The basic premise is simple: It is a putting stoke with an iron.
Philosophy: Select a club with sufficient loft to carry the ball over the rough on to the green with momentum and roll to reach the hole taking into account all of the contours on the green in the same way you would for a long putt ,
The more rough grass there is, the more loft you are going to need. Some examples:
Note: In golf you will hear the commentators and the caddies referring to distance in paces, rule of thumb each pace is 3 feet.

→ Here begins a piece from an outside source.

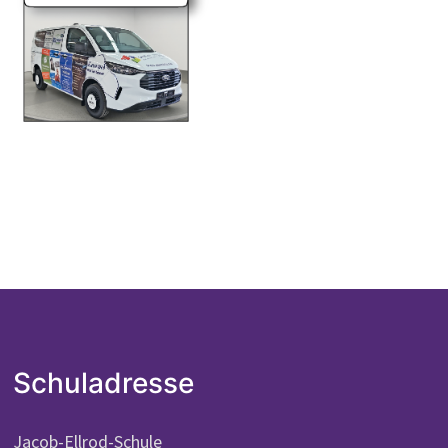
Schuladresse
Jacob-Ellrod-Schule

If the flag is 18 paces from the edge of the green and the rough is three paces, take your five iron, take it back like a long putting stroke —in line with your target: That is the area on the green where you intend to land the ball, which for this shot would be 6 paces onto the green, with the correct weighted shot the ball will roll the remaining 12 paces to the hole – and IN.
The other end of the scale: if there were 18 paces from the flag to the edge of the green, and 12 paces of rough then you would use your eight iron (more loft to clear the extra rough grass).
Take the club back in line with the target, eyes fixed on the ball, do not look up, hit through the ball in line with the target, which for this shot is 12 paces onto the green, the ball will land and roll up gently into the hole.
You need to practice using the same basic principles with each club, from 4 iron to 9 iron,
It is not magic; it does still take a lot of practice to roll the ball up close or into the cup.
But the short game is the key to a lower handicap and playing good golf.
It is important to make up your mind about the shot required: NO negative thoughts, take the correct stance, one last look at the target area, head down and play the shot. Think positively — “it’s going in the hole”.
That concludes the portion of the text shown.